Task directions -
After reading the data below, copy out every line that contains the word "things".

Listed entries -
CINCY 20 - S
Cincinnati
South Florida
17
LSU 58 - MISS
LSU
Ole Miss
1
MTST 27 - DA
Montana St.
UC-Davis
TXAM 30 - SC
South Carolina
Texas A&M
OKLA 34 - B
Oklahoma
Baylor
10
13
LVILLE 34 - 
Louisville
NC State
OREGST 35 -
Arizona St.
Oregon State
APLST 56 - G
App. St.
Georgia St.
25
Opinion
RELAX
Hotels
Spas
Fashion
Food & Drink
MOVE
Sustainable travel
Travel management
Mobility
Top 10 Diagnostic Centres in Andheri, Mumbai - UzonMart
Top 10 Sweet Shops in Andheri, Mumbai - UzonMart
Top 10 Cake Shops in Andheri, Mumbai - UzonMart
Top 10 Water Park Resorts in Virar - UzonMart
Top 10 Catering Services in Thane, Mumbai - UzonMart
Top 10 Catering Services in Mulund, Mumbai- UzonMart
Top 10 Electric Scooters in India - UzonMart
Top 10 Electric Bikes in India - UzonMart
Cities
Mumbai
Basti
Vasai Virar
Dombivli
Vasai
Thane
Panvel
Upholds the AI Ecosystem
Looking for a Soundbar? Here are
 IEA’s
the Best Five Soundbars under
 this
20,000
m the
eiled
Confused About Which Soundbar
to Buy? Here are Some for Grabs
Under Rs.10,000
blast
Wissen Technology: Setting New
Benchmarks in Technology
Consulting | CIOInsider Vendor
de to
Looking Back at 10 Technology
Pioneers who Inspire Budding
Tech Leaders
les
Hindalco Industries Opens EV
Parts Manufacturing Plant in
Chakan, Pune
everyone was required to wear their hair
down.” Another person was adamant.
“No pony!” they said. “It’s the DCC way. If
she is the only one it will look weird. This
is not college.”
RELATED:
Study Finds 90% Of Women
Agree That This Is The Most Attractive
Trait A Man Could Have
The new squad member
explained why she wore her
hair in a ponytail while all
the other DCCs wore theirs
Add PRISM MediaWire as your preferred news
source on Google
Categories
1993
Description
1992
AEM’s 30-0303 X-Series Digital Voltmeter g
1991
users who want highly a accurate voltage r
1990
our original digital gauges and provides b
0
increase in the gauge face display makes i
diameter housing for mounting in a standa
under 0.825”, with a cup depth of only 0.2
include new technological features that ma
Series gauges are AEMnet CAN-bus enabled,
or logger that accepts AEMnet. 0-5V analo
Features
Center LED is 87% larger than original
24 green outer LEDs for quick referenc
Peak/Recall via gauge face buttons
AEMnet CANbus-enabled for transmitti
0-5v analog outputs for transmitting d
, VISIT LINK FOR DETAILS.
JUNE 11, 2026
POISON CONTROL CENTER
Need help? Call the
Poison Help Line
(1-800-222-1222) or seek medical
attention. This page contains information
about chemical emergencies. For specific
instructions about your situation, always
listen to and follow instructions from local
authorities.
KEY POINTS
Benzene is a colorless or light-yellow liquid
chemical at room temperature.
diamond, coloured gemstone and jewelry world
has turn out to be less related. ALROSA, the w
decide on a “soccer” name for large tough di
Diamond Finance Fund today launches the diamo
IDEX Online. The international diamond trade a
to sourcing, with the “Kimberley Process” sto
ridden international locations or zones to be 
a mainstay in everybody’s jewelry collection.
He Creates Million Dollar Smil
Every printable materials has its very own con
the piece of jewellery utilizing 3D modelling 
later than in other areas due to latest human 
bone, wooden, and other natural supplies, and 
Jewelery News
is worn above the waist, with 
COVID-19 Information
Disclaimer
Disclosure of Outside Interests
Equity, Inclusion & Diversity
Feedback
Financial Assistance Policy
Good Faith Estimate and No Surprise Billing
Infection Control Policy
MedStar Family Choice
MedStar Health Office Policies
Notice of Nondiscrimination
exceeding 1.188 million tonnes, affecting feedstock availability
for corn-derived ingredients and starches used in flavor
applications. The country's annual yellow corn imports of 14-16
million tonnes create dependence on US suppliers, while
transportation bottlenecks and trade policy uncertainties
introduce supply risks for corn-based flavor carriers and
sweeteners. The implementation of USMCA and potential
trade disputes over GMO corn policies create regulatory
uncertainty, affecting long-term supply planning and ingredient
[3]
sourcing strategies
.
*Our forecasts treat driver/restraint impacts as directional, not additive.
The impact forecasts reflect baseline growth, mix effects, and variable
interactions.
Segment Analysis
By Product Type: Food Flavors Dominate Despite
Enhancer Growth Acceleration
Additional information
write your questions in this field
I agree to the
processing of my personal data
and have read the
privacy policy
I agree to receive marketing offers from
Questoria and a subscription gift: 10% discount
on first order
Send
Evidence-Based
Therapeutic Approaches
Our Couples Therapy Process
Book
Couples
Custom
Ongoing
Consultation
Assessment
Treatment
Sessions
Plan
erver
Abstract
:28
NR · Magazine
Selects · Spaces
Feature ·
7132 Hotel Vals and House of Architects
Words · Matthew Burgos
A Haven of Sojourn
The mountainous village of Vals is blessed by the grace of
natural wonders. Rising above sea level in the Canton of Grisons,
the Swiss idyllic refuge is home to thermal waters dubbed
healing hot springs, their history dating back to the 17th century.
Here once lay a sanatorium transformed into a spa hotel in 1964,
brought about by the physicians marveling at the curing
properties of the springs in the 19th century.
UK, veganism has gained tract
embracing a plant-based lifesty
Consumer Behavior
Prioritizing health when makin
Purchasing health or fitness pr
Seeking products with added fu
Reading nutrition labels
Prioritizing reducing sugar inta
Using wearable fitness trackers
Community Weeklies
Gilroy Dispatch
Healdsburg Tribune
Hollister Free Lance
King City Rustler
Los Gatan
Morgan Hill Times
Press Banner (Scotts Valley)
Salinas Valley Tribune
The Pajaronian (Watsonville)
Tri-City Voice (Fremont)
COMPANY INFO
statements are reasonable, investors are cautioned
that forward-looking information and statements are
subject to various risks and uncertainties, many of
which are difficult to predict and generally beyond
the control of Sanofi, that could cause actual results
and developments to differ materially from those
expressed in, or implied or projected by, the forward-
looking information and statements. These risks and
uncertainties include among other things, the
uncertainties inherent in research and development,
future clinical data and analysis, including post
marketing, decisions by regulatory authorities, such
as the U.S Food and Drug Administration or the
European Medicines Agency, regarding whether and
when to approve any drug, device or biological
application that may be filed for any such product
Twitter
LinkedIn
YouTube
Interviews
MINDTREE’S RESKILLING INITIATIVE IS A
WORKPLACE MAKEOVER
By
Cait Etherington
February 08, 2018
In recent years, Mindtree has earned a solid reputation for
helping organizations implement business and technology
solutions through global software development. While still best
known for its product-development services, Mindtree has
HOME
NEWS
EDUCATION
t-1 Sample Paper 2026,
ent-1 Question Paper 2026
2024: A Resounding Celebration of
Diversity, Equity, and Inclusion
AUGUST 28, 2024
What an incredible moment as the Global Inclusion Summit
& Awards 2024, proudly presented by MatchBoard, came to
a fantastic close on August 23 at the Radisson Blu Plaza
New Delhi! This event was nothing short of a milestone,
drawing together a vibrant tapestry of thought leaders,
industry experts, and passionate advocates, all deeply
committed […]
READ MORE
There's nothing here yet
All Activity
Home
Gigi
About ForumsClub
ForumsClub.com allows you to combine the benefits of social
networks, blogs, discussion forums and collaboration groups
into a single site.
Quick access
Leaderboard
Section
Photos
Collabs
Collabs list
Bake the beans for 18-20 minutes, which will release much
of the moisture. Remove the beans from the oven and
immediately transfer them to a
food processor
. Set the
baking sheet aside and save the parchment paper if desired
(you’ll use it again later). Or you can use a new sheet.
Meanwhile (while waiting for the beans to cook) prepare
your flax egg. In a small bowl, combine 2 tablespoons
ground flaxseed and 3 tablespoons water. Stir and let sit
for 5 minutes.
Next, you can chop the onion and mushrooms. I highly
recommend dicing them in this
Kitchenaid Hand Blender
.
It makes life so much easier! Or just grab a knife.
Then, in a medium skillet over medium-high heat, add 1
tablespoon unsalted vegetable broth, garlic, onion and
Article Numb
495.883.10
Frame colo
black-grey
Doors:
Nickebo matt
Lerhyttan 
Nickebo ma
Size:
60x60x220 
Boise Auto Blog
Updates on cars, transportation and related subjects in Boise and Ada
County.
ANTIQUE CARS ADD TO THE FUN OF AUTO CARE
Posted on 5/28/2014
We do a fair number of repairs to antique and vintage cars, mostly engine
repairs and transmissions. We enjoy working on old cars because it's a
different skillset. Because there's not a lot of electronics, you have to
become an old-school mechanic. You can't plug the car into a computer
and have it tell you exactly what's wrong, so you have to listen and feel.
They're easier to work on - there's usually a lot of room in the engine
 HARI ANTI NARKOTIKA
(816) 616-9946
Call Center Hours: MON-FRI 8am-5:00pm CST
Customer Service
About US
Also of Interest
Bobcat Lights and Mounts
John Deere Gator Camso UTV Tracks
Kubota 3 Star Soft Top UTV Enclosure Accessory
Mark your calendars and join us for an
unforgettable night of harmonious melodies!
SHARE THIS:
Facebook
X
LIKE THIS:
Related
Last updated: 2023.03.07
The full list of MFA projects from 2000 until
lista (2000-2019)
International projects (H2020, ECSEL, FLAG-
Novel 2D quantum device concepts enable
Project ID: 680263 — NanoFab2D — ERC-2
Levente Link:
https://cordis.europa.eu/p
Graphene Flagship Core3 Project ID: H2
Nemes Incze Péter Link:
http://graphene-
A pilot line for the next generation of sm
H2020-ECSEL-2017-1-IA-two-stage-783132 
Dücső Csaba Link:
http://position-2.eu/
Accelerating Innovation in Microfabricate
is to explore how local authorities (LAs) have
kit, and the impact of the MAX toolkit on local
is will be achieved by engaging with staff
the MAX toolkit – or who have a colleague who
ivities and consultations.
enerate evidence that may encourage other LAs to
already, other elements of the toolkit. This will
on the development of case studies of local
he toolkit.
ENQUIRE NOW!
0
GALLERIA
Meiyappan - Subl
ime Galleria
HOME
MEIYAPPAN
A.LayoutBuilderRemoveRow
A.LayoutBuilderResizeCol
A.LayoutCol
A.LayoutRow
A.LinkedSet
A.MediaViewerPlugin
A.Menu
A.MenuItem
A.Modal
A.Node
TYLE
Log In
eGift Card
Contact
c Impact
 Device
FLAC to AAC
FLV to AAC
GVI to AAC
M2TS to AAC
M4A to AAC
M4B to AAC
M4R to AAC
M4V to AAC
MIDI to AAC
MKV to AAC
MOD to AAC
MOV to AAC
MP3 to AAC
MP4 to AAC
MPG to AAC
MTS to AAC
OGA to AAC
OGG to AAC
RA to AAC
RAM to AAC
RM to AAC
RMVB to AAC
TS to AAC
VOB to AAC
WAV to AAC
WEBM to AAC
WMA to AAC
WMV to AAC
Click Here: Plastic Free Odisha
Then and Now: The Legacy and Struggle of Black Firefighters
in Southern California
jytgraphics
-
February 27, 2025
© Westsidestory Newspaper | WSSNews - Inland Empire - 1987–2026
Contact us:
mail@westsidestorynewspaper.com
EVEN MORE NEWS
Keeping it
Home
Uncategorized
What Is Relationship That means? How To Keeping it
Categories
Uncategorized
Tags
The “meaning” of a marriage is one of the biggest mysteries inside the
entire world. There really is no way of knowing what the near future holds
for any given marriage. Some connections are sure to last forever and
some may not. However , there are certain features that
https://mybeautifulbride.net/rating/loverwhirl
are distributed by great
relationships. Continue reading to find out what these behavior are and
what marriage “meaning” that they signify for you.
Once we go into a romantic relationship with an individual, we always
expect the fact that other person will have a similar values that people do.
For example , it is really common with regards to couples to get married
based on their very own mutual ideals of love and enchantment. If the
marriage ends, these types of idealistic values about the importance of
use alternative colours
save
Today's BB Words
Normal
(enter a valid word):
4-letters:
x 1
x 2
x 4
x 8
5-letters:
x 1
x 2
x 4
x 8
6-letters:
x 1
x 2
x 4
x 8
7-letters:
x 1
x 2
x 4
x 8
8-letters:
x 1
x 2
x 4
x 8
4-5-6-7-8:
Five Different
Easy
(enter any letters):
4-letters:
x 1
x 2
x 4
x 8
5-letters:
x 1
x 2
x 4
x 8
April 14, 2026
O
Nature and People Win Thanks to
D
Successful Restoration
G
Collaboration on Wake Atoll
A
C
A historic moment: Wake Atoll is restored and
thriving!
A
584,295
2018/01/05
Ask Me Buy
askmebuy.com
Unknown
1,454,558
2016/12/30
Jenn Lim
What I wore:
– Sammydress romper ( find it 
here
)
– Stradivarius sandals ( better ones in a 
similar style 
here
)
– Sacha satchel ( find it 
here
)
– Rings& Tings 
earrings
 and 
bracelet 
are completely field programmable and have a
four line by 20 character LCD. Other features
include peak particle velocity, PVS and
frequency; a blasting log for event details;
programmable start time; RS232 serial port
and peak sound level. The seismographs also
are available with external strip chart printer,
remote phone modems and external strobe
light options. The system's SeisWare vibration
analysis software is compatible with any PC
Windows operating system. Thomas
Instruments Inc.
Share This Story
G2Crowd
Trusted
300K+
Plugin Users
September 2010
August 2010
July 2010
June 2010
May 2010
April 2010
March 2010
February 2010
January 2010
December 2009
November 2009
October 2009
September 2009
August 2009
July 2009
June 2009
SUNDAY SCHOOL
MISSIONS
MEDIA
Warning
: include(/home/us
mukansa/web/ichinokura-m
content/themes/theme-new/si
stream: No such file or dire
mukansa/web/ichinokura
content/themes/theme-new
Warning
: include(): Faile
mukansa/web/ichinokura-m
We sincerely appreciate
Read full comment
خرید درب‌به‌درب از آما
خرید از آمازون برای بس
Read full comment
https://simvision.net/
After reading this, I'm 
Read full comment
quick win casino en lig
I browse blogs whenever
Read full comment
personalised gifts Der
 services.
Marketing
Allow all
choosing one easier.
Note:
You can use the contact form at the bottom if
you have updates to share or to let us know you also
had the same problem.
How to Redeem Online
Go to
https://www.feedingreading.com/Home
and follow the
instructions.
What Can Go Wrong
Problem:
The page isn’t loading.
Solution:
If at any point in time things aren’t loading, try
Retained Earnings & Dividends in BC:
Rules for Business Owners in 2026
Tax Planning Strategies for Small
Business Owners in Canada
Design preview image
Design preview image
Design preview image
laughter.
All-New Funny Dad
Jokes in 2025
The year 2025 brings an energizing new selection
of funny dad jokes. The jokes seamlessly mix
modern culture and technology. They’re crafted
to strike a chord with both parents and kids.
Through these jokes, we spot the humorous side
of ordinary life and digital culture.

Answer for this exercise -
uncertainties include among other things, the
If at any point in time things aren’t loading, try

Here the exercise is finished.